Mais comme souvent chez les héritiers, les sentiments filiaux ne pèsent pas lourd face à l’appât du gain. Marine Le Pen doit bien pourtant à son père cette rente viagère politique que constitue le fait d’assumer, même du bout des lèvres, les provocations paternelles sans lesquelles elle ne serait pas, tous les matins en se rasant, en train de s’imaginer à la tête de l’Etat. Mais la loyauté et la décence ne sont pas de mise quand il est question de pouvoir... Il faut reconnaître à ce propos que le père avait montré la voie de l’indécence, en faisant de la mort de millions de gens un « détail » dans le seul but de faire parler de lui. Ne boudons pas notre plaisir de voir ce "bon mot" qui lui a ouvert les portes de la célébrité précipiter aujourd’hui sa chute.

Cependant, qu’on se le dise : Marine Le Pen se moque de la Shoah comme de l’an quarante. La preuve ? Quand ce sont des amis utiles et influents, et non pas encombrants comme son vieux papa, on la trouve prête à les défendre bec et ongles... Ainsi, quand Frédéric Chatillon est bras dessus, bras dessous avec le négationniste Faurisson, quand Axel Lousteau défile avec des nostalgiques de Vichy ou quand sa petite protégée Nathalie Pigeot exhibe de la vaisselle siglée SS, elle ne trouve rien à redire.

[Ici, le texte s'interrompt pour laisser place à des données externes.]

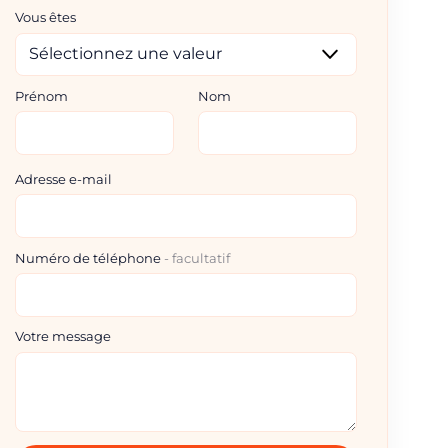
Vous êtes
Prénom
Nom
Adresse e-mail
Numéro de téléphone
facultatif
Votre message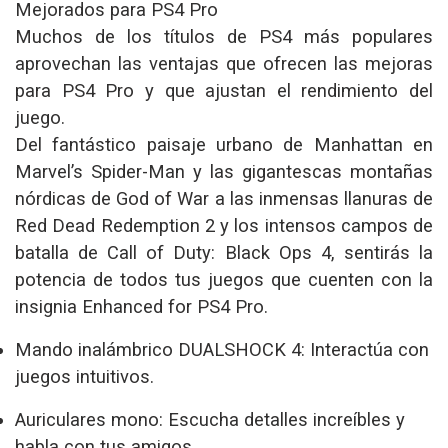
Mejorados para PS4 Pro
Muchos de los títulos de PS4 más populares
aprovechan las ventajas que ofrecen las mejoras
para PS4 Pro y que ajustan el rendimiento del
juego.
Del fantástico paisaje urbano de Manhattan en
Marvel’s Spider-Man y las gigantescas montañas
nórdicas de God of War a las inmensas llanuras de
Red Dead Redemption 2 y los intensos campos de
batalla de Call of Duty: Black Ops 4, sentirás la
potencia de todos tus juegos que cuenten con la
insignia Enhanced for PS4 Pro.
Mando inalámbrico DUALSHOCK 4: Interactúa con
juegos intuitivos.
Auriculares mono: Escucha detalles increíbles y
habla con tus amigos.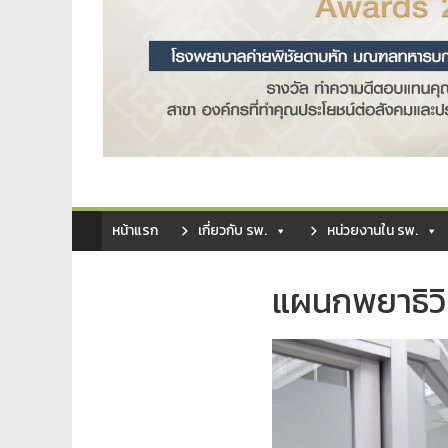
หน้าแรก
เกี่ยวกับ รพ.
หน่วยงานใน รพ.
แผนกพยาธิว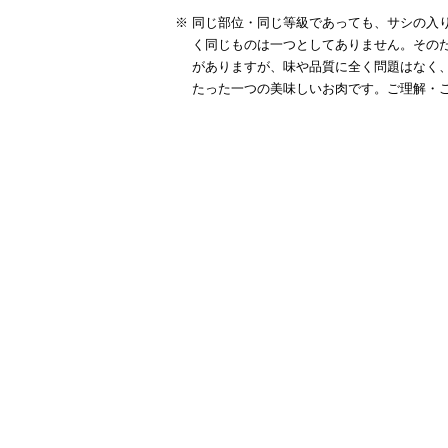
同じ部位・同じ等級であっても、サシの入り
く同じものは一つとしてありません。その
須)
がありますが、味や品質に全く問題はなく
たった一つの美味しいお肉です。ご理解・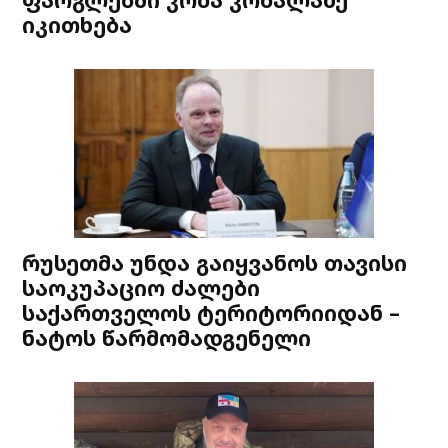
იკითხება
რუსეთმა უნდა გაიყვანოს თავისი
საოკუპაციო ძალები
საქართველოს ტერიტორიიდან –
ნატოს წარმომადგენელი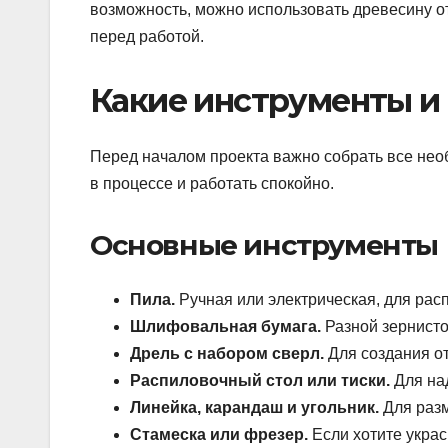
возможность, можно использовать древесину о
перед работой.
Какие инструменты и
Перед началом проекта важно собрать все нео
в процессе и работать спокойно.
Основные инструменты
Пила.
Ручная или электрическая, для расп
Шлифовальная бумага.
Разной зернистос
Дрель с набором сверл.
Для создания от
Распиловочный стол или тиски.
Для на
Линейка, карандаш и угольник.
Для разм
Стамеска или фрезер.
Если хотите украс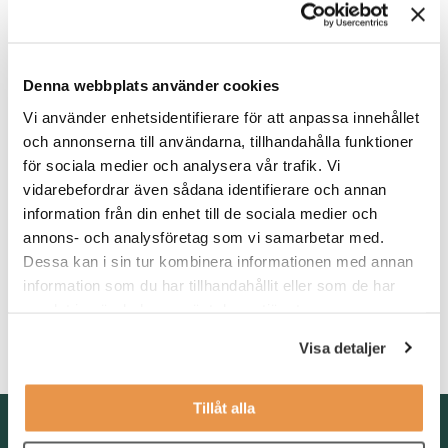
stort eget ansvar. Du ingår i ett team på 22 personer.
Avdelningen är placerad i Stockholm.
Det är en snabb tillsättning och du bör söka tjänsten omgående
om du finner tjänsten intressant. Detta är ett konsultuppdrag
Denna webbplats använder cookies
som startar omgående och sträcker sig fram till sista november.
Vi använder enhetsidentifierare för att anpassa innehållet
och annonserna till användarna, tillhandahålla funktioner
för sociala medier och analysera vår trafik. Vi
Våra förväntningar
vidarebefordrar även sådana identifierare och annan
information från din enhet till de sociala medier och
Stort intresse av politik och omvärld
annons- och analysföretag som vi samarbetar med.
Examen inom Statsvetenskap, Juridik eller Ekonomi
Dessa kan i sin tur kombinera informationen med annan
information som du har tillhandahållit eller som de har
Flytande i svenska och engelska
samlat in när du har använt deras tjänster.
Noggrann och stimuleras att jobba mot klockan
Visa detaljer
Tillåt alla
Kontakta oss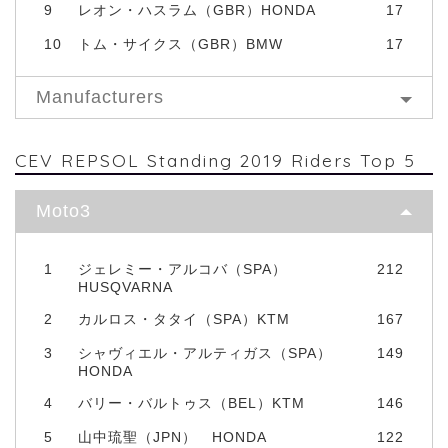
9
レオン・ハスラム（GBR）HONDA
17
10
トム・サイクス（GBR）BMW
17
Manufacturers
CEV REPSOL Standing 2019 Riders Top 5
Moto3
1
ジェレミー・アルコバ（SPA）
212
HUSQVARNA
2
カルロス・タタイ（SPA）KTM
167
3
シャヴィエル・アルティガス（SPA）
149
HONDA
4
バリー・バルトゥス（BEL）KTM
146
5
山中琉聖（JPN） HONDA
122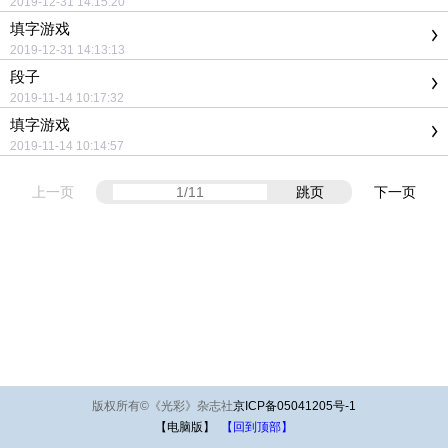
2019-12-31 14:15:20
填字游戏
2019-12-31 14:13:13
段子
2019-11-14 10:17:32
填字游戏
2019-11-14 10:14:57
上一页
跳页
下一页
版权所有
©
《光彩》杂志社
京ICP备05041205号-1
【电脑版】
【回到顶部】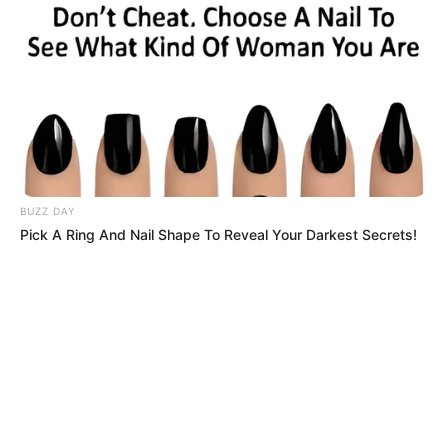
MÁS DE JUDICIALES
BUZZ DAY
Pick A Ring And Nail Shape To Reveal Your Darkest Secrets!
DESAPARECIDOS
“Lo más probable es que lo hayan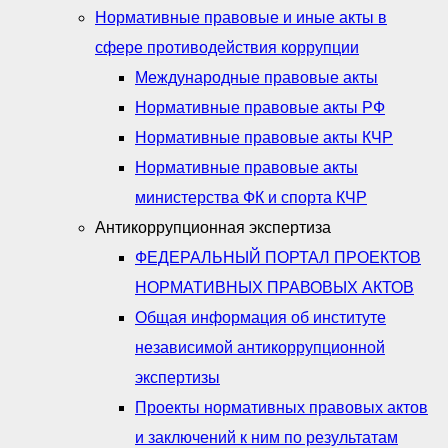
Нормативные правовые и иные акты в
сфере противодействия коррупции
Международные правовые акты
Нормативные правовые акты РФ
Нормативные правовые акты КЧР
Нормативные правовые акты
министерства ФК и спорта КЧР
Антикоррупционная экспертиза
ФЕДЕРАЛЬНЫЙ ПОРТАЛ ПРОЕКТОВ
НОРМАТИВНЫХ ПРАВОВЫХ АКТОВ
Общая информация об институте
независимой антикоррупционной
экспертизы
Проекты нормативных правовых актов
и заключений к ним по результатам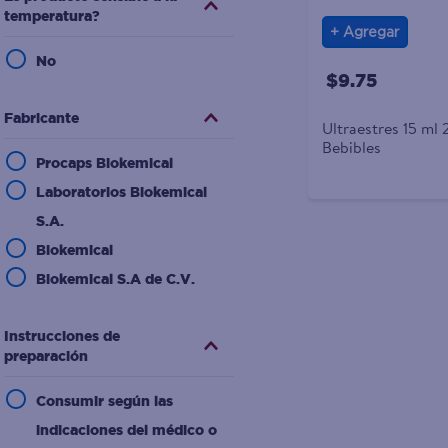
temperatura?
Agregar
No
$9.75
Fabricante
Ultraestres 15 ml 
Bebibles
Procaps Biokemical
Laboratorios Biokemical
S.A.
Biokemical
Biokemical S.A de C.V.
Instrucciones de
preparación
Consumir según las
indicaciones del médico o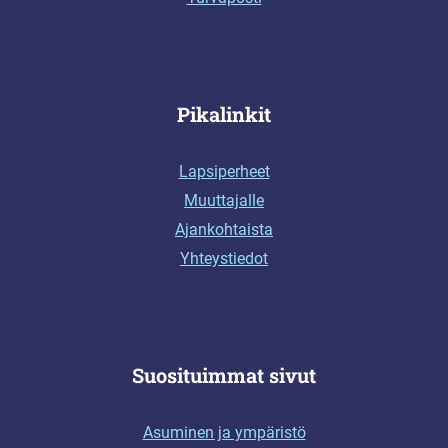
Pikalinkit
Lapsiperheet
Muuttajalle
Ajankohtaista
Yhteystiedot
Suosituimmat sivut
Asuminen ja ympäristö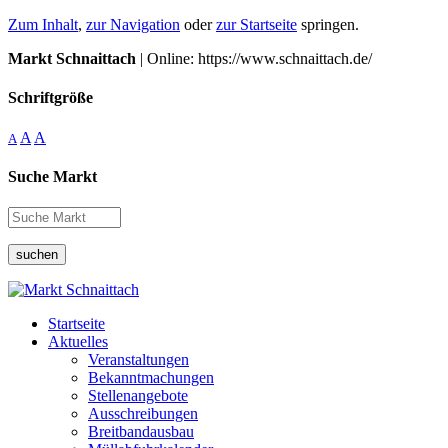
Zum Inhalt
,
zur Navigation
oder
zur Startseite
springen.
Markt Schnaittach
| Online: https://www.schnaittach.de/
Schriftgröße
A
A
A
Suche Markt
suchen
Startseite
Aktuelles
Veranstaltungen
Bekanntmachungen
Stellenangebote
Ausschreibungen
Breitbandausbau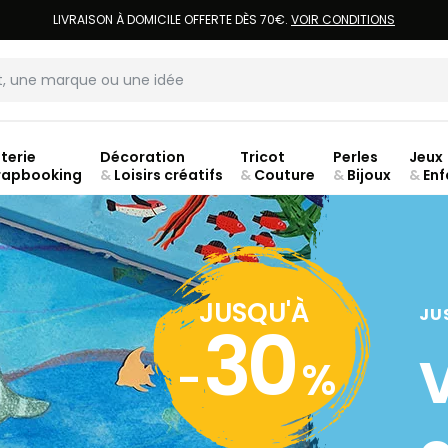
LIVRAISON À DOMICILE OFFERTE DÈS 70€.
VOIR CONDITIONS
terie
Décoration
Tricot
Perles
Jeux
rapbooking
&
Loisirs créatifs
&
Couture
&
Bijoux
&
Enf
JUSQU'À
JU
30
-
%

Chatillon, Faurisson, Le Pen

Sur son site officiel, Marine Le Pen avait publié un long texte sur « la liberté d’expression » pour défendre entre autres la tenue des spectacles de Dieudonné : mais quand des propos antisémites desservent ses intérêts et menacent sa possible arrivée au pouvoir, cette liberté de parole ne vaut soudain plus grand-chose ; Marine Le Pen veut simplement du passé faire table rase, quand bien même il faudrait pour cela pousser son père dans la tombe.
La Horde

Notes

[1Aucun des cadres cités n’était militant au FN avant 2010, à l’exception de Marion Maréchal-Le Pen, qui adhère en 2008.

[2«  Pour ma part, comme je l’ai déjà dit, je n’ai jamais considéré le maréchal Pétain comme un traître. L’on a été très sévère avec lui à la Libération. Et je n’ai jamais considéré comme de mauvais Français ou des gens infréquentables ceux qui ont conservé de l’estime pour le Maréchal. Ils ont selon moi leur place au Front national comme l’ont les défenseurs de l’Algérie française, mais aussi les gaullistes, les anciens communistes et tous les patriotes qui ont la France au cœur. » Rivarol , 09/04/2015

[3À ce propos, il déclare : « Les nouvelles générations qui n’ont pas connu la guerre sont plus perméables que les anciennes au discours médiatiquement dominant et à une vision manichéenne de l’histoire. »

[4Jean-Marie Le Pen, inéligible suite à une affaire de violence, impose sa femme Jany, inexpérimentée, pour le remplacer, alors que le n°2 du parti Bruno Mégret, aurait dû logiquement prendre sa place.